BERLIN. Die im Bundestag vertretenden Parteien haben am Dienstag einen verstärkten Kampf gegen „Rechtsextremisten und ihre Verbündeten“ gefordert. „Rechtsextreme, Rassisten und verfassungsfeindliche Parteien haben in unserem demokratischen Deutschland keinen Platz“, schreiben Abgeordneten in einem gemeinsamen Entschließungsantrag.

Aus diesem Grund müsse die Bundesregierung nun dringend prüfen, ob sich aus den Ermittlungsergebnissen zu den „Döner-Morden“ die Möglichkeit eines NPD-Verbotes ergebe. Die Parlamentarier zeigten sich vor Abschluß der Ermittlungen „tief beschämt“, daß nach den ungeheuren Verbrechen des nationalsozialistischen Regimes eine „rechtsextremistische Ideologie in unserem Land eine blutige Spur unvorstellbarer Mordtaten hervorbringt“.

Grundgesetzklausel in der Kritik

Deswegen müßten nun alle demokratischen Gruppen gestärkt werden, die sich gegen Rechtsextremismus, Fremdenfeindlichkeit und Antisemitismus engagieren. Mit Blick auf die Grundgesetzklausel, mit denen sich Empfänger öffentlicher Gelder im Kampf gegen Extremisten zur Verfassung bekennen müssen, sprachen sich die Fraktionen für eine Prüfung aus, „wo dem noch Hindernisse entgegenstehen“. Dabei sei es besonders wichtig, rechtsextremen Gruppen den gesellschaftlichen und finanziellen Boden zu entziehen, um „Vielfalt und Weltoffenheit“ zu bewahren.
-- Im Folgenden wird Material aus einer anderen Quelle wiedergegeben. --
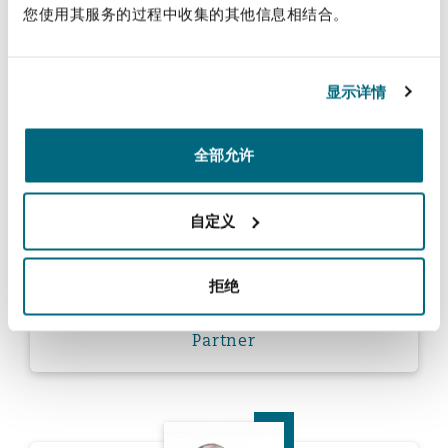
您使用其服务的过程中收集的其他信息相结合。
Daniel Le Roux
Partner
显示详情
Christopher MacRoberts
全部允许
自定义
拒绝
Christopher MacRoberts
Partner
Alon Meyerov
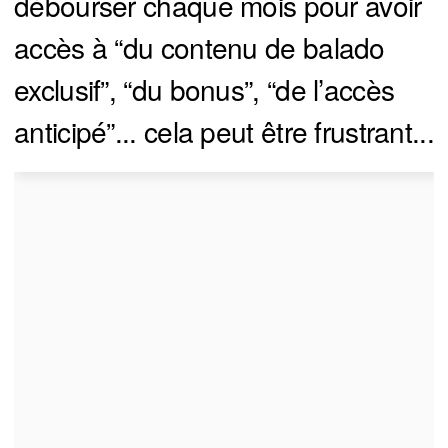
débourser chaque mois pour avoir
accès à “du contenu de balado
exclusif”, “du bonus”, “de l’accès
anticipé”... cela peut être frustrant...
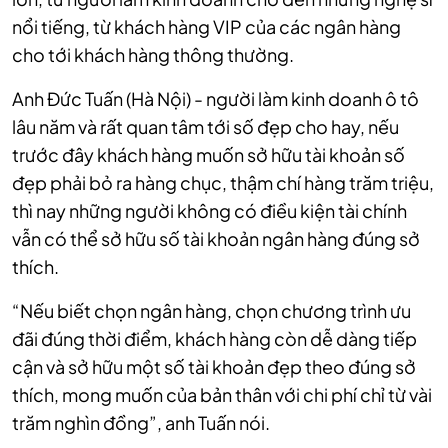
nổi tiếng, từ khách hàng VIP của các ngân hàng
cho tới khách hàng thông thường.
Anh Đức Tuấn (Hà Nội) - người làm kinh doanh ô tô
lâu năm và rất quan tâm tới số đẹp cho hay, nếu
trước đây khách hàng muốn sở hữu tài khoản số
đẹp phải bỏ ra hàng chục, thậm chí hàng trăm triệu,
thì nay những người không có điều kiện tài chính
vẫn có thể sở hữu số tài khoản ngân hàng đúng sở
thích.
“Nếu biết chọn ngân hàng, chọn chương trình ưu
đãi đúng thời điểm, khách hàng còn dễ dàng tiếp
cận và sở hữu một số tài khoản đẹp theo đúng sở
thích, mong muốn của bản thân với chi phí chỉ từ vài
trăm nghìn đồng”, anh Tuấn nói.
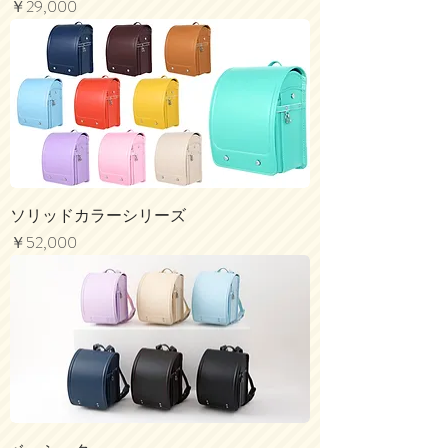
価格
￥29,000
ソリッドカラーシリーズ
価格
￥52,000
Der Vorsitzende der CDU/CSU-Bundestagsfraktion, Volker Kauder, kündigte während der Bundestagsdebatte bereits an, die geplanten Kürzungen im Kampf gegen den Rechtsextremismus rückgängig zu machen. Innenminister Hans-Peter Friedrich versprach den Hinterbliebenen der Opfer der mutmaßlich rechtsextremen „Döner-Killer“, er werde alles tun, um „den geistigen Sumpf, der diesen Untaten zugrunde liegt, auszutrocknen“.

SPD: „ Es gibt keine linksextremen Schlägertrupps“

Grünen-Fraktionschefin Renate Künast plädierte für die Abschaffung der Grundgesetzklausel und eine Stärkung der „Zivilgesellschaft“. Eine Zusammenlegung der Verfassungsschutzämter lehnte sie jedoch ab. Unterstützung erhielt sie dabei Fraktionsvorsitzenden der Linken, Gregor Gysi. Dieser kritisierte zudem, daß seit 1990 weit mehr als die von der Bundesregierung angegeben 47 Menschen von Rechtsextremisten ermordet worden seien.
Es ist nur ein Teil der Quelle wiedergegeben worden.